Home Offbeat A Beginner’s Guide to Meal Prepping: The Final Stretch

A Beginner’s Guide to Meal Prepping: The Final Stretch

Now that we’ve covered why you should meal prep for your family and how to gear up for the big day, it’s time to cover the culmination of all your hard work so far. It’s finally prepping day! It’s the day where you fill your kitchen with the smells of all the yummy food you won’t have to prepare for your family on a day that was terrible. You have my permission to put your enchiladas in the oven and hide in the pantry sipping on a glass of wine. It’ll be our little secret.

Make a Schedule

This might seem weird, but the goal is to maximize your efficiency. You should have a rough estimate on how much each prep time is needed per dish or item and how long it needs to cook. This is where the schedule comes in. I also suggest you have a few timers going at once, if you need help juggling that as well. Have everything situated on the page, outlined by 15-minute increments and have all prep times and cook times are written on the page. Follow your schedule as best as you can, but feel free to wing it if you need.


Have your storage containers ready

I prefer to get some of the disposable containers if I’m going to be putting something up for more than 5 days. Set up your dining table as a storage station, complete with hot pads, plastic wrap, storage baggies, and if you’re paranoid like me, some sanitizing wipes. (Some meat dishes are prepped and stored raw so that the marinade can help to tenderize the meat as it’s being thawed and it doesn’t overcook in the heating process. This is where the sanitizing wipes come into play.) There’s no need to get too fancy with it, just whatever works for you.

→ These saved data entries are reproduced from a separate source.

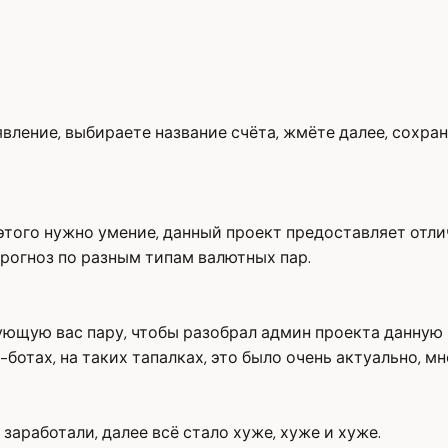
вление, выбираете название счёта, жмёте далее, сохран
этого нужно умение, данный проект предоставляет отл
прогноз по разным типам валютных пар.
ующую вас пару, чтобы разобрал админ проекта данную 
ботах, на таких тапалках, это было очень актуально, м
заработали, далее всё стало хуже, хуже и хуже.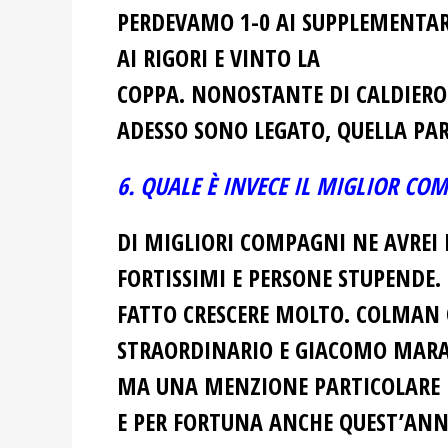
PERDEVAMO 1-0 AI SUPPLEMENTARI
AI RIGORI E VINTO LA
COPPA. NONOSTANTE DI CALDIERO
ADESSO SONO LEGATO, QUELLA PA
6. QUALE È INVECE IL MIGLIOR C
DI MIGLIORI COMPAGNI NE AVREI 
FORTISSIMI E PERSONE STUPENDE.
FATTO CRESCERE MOLTO. COLMAN 
STRAORDINARIO E GIACOMO MARA
MA UNA MENZIONE PARTICOLARE LA
E PER FORTUNA ANCHE QUEST’ANN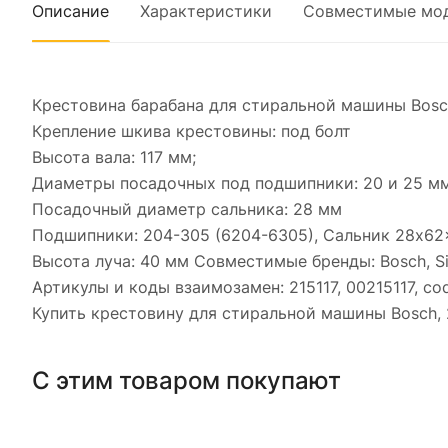
Описание
Характеристики
Совместимые мо
Герметик 
высокотем
85 гр
Крестовина барабана для стиральной машины Bosch,
Крепление шкива крестовины: под болт
Высота вала: 117 мм;
Диаметры посадочных под подшипники: 20 и 25 мм
Посадочный диаметр сальника: 28 мм
Подшипники: 204-305 (6204-6305), Сальник 28x62
Высота луча: 40 мм Совместимые бренды: Bosch, S
Артикулы и коды взаимозамен: 215117, 00215117, cod
Купить крестовину для стиральной машины Bosch, 2
С этим товаром покупают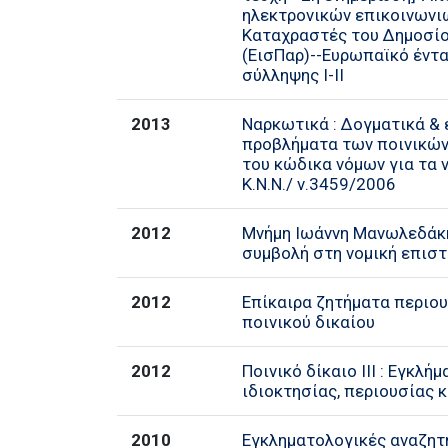
ηλεκτρονικών επικοινωνιών Ι,
Καταχραστές του Δημοσίο
(ΕισΠαρ)--Ευρωπαϊκό έντ
σύλληψης Ι-ΙΙ
2013
Ναρκωτικά : Δογματικά & 
προβλήματα των ποινικώ
του κώδικα νόμων για τα 
Κ.Ν.Ν./ ν.3459/2006
2012
Μνήμη Ιωάννη Μανωλεδάκη
συμβολή στη νομική επιστ
2012
Επίκαιρα ζητήματα περιο
ποινικού δικαίου
2012
Ποινικό δίκαιο ΙΙΙ : Εγκλή
ιδιοκτησίας, περιουσίας 
2010
Εγκληματολογικές αναζητ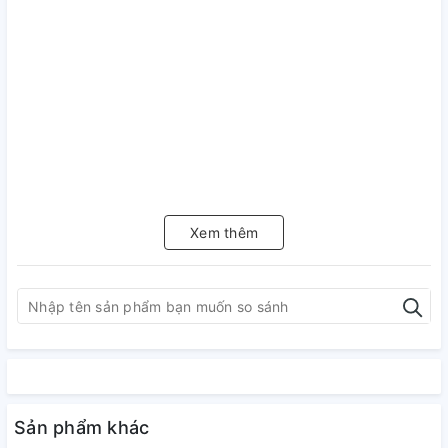
Xem thêm
Sản phẩm khác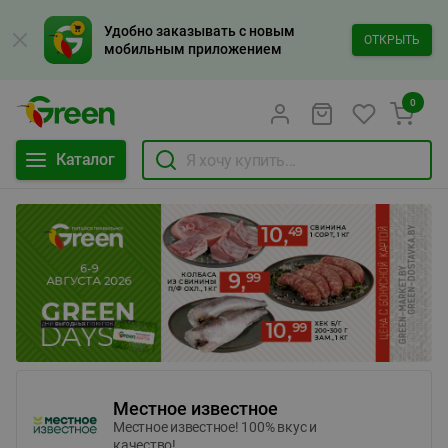
Удобно заказывать с новым
ОТКРЫТЬ
мобильным приложением
0
Каталог
Местное известное
Местное известное! 100% вкус и
качество!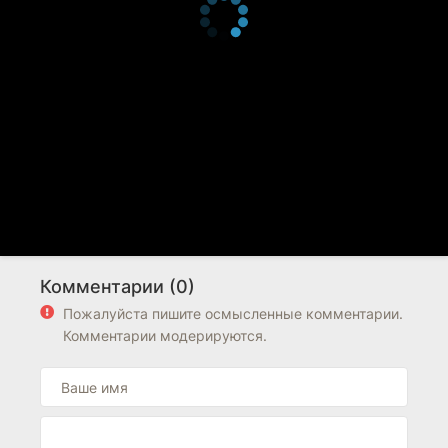
Комментарии (0)
Пожалуйста пишите осмысленные комментарии.
Комментарии модерируются.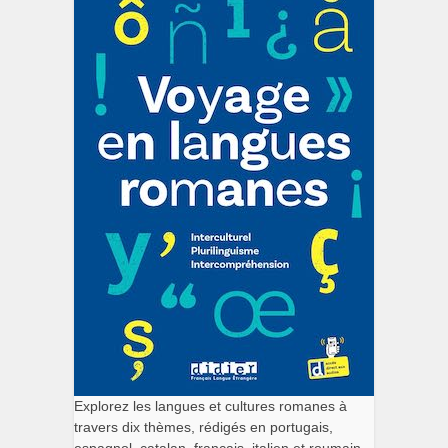
Explorez les langues et cultures romanes à
travers dix thèmes, rédigés en portugais,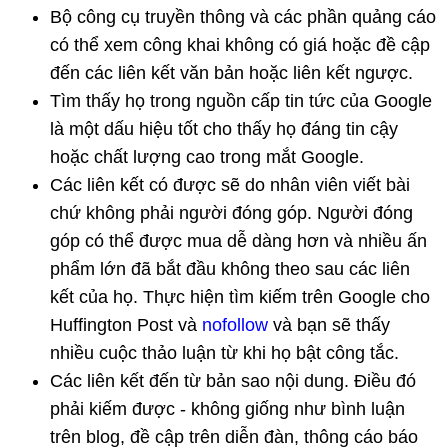
Bộ công cụ truyền thông và các phần quảng cáo
có thể xem công khai không có giá hoặc đề cập
đến các liên kết văn bản hoặc liên kết ngược.
Tìm thấy họ trong nguồn cấp tin tức của Google
là một dấu hiệu tốt cho thấy họ đáng tin cậy
hoặc chất lượng cao trong mắt Google.
Các liên kết có được sẽ do nhân viên viết bài
chứ không phải người đóng góp. Người đóng
góp có thể được mua dễ dàng hơn và nhiều ấn
phẩm lớn đã bắt đầu không theo sau các liên
kết của họ. Thực hiện tìm kiếm trên Google cho
Huffington Post và
nofollow
và bạn sẽ thấy
nhiều cuộc thảo luận từ khi họ bật công tắc.
Các liên kết đến từ bản sao nội dung. Điều đó
phải kiếm được - không giống như bình luận
trên blog, đề cập trên diễn đàn, thông cáo báo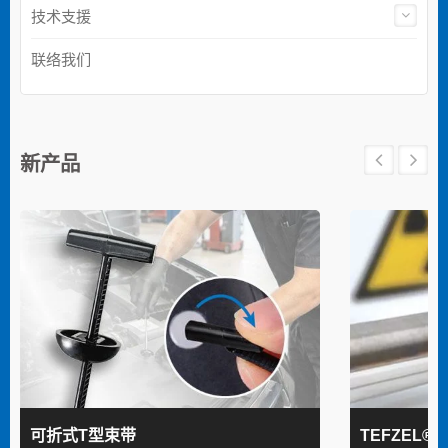
技术支援
联络我们
新产品
可折式T型束带
TEFZEL®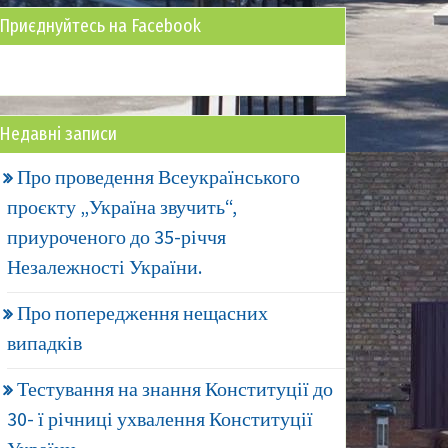
Приєднуйтесь на Facebook
Недавні записи
Про проведення Всеукраїнського
проєкту „Україна звучить“,
приуроченого до 35-річчя
Незалежності України.
Про попередження нещасних
випадків
Тестування на знання Конституції до
30- ї річниці ухвалення Конституції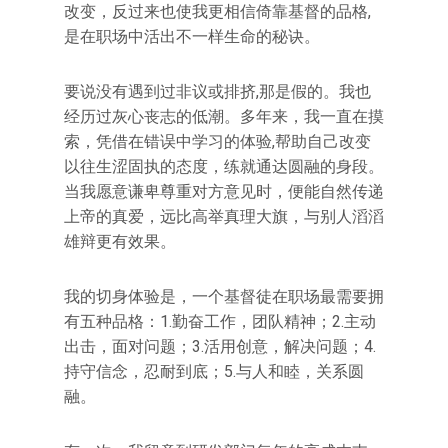
改变，反过来也使我更相信倚靠基督的品格,
是在职场中活出不一样生命的秘诀。
要说没有遇到过非议或排挤,那是假的。我也
经历过灰心丧志的低潮。多年来，我一直在摸
索，凭借在错误中学习的体验,帮助自己改变
以往生涩固执的态度，练就通达圆融的身段。
当我愿意谦卑尊重对方意见时，便能自然传递
上帝的真爱，远比高举真理大旗，与别人滔滔
雄辩更有效果。
我的切身体验是，一个基督徒在职场最需要拥
有五种品格：1.勤奋工作，团队精神；2.主动
出击，面对问题；3.活用创意，解决问题；4.
持守信念，忍耐到底；5.与人和睦，关系圆
融。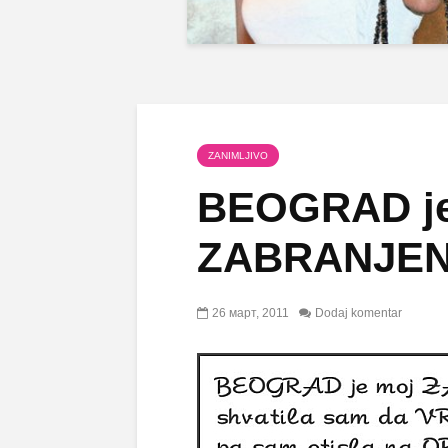
ZANIMLJIVO
BEOGRAD je
ZABRANJEN
26 март, 2011
Dodaj komentar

Multitasking at it’s finest

For me, I usually have between 2 and 3 things going at once, and I start with breakfast. While my omelet cups and banana bread is going in the oven, I can finish my overnight oats jars and pop them in the fridge. I might even have some mini waffles working on my mini waffle iron by the stove. There’s no reason for you to have as many things going as I do, but I’ve been meal prepping two times a month for almost 4 years, so I’ve practiced. Some meals need only to be prepped and put in the freezer, which cuts down on a lot of time and stolen fridge space. Know what needs to be done and get to work.

Store everything properly

You can also cut down on time when you know how everything needs to be stored and how to do so properly. For my omelet cups and waffles, those are cooled and either wrapped or bagged and tossed in the freezer. The overnight oats and banana bread get stored in the fridge. Sliced veggies and fruit can go either in the refrigerator, for raw snacks or in the freezer, based on how long you want them to last. Dried goods can be stored in an airtight container and put in the pantry or other dark, dry location. Each item will have it’s own storing directions and storing something improperly can cause illness and waste. Make sure you know before you start.


Bringing your food back to life

Now that you’ve done all the meal prep for the day (congrats!), you want to know how to bring your meals back to life. At least enough that your family will eat it. Sometimes you’ll forget what you made, or two different dishes will look so similar frozen that you can’t be sure if it’s enchiladas in that pan or some lasagna. While it can be fun to play dinner roulette, you can label everything with an index card, or just a permanent marker. Write down that the meal is and any relevant information, like oven temp and cook time. Things like your fully cooked breakfast burritos only need to be labeled, as you can just put them in the microwave and nuke until the desired temperature.


What about batch cooking?

Sometimes you don’t want to or even can’t spend a full day standing over the stove cooking. What about if there’s only one of you in your tiny apartment and recipes only seem to come in “family of six” sizes? This is where batch cooking comes in. It mainly just means that you make enough food for 2 or even 3 times the amount you’ll need for a single meal when you’re already cooking that meal for dinner. You separate out the extra portions at the time when you’d need to store it, continue will the single batch and save the rest for later! No weekend day was taken up for your cooking.


While this isn’t an in-depth look at how to meal prep, it does cover all the bases if you didn’t know where to look before. Start slow and work your way up to create a menu and a system that you prefer. It can seem pretty tedious, but when you realize all the time (and yes, money) that you’ll save by doing so, you might not want to let this meal prepping thing go.